Start of DATA SECTION

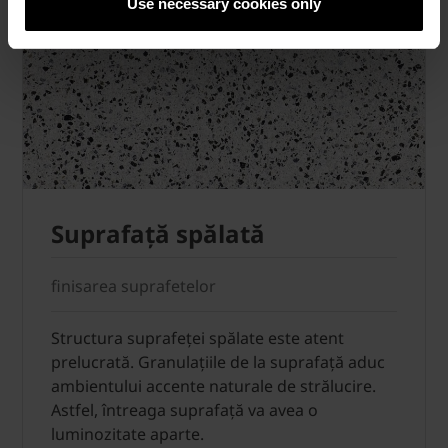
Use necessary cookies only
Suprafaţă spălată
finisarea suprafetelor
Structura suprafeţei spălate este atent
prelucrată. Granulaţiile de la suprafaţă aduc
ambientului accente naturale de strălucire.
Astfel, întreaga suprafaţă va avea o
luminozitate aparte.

End of DATA SECTION
Start of DATA SECTION

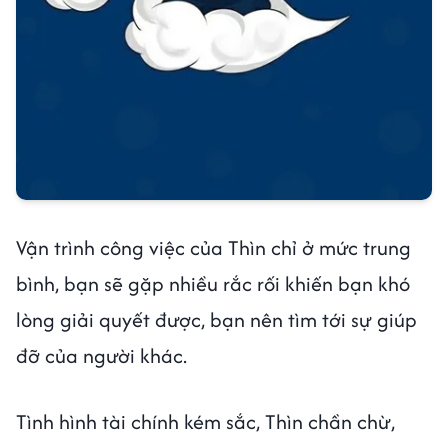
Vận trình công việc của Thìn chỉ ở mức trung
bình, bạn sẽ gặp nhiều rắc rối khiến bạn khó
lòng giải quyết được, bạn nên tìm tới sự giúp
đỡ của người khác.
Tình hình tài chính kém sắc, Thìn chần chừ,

End of DATA SECTION
Start of DATA SECTION

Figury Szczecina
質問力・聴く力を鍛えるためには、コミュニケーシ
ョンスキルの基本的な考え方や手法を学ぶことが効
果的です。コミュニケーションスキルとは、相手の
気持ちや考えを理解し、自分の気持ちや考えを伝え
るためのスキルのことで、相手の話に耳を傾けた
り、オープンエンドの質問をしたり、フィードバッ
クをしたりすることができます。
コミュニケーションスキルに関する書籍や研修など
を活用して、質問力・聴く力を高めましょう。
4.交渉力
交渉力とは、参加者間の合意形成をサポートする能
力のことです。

End of DATA SECTION

Using the records above, report each line with the string "Thìn".

| RESPONSE TO THIS EXERCISE |
Vận trình công việc của Thìn chỉ ở mức trung
Tình hình tài chính kém sắc, Thìn chần chừ,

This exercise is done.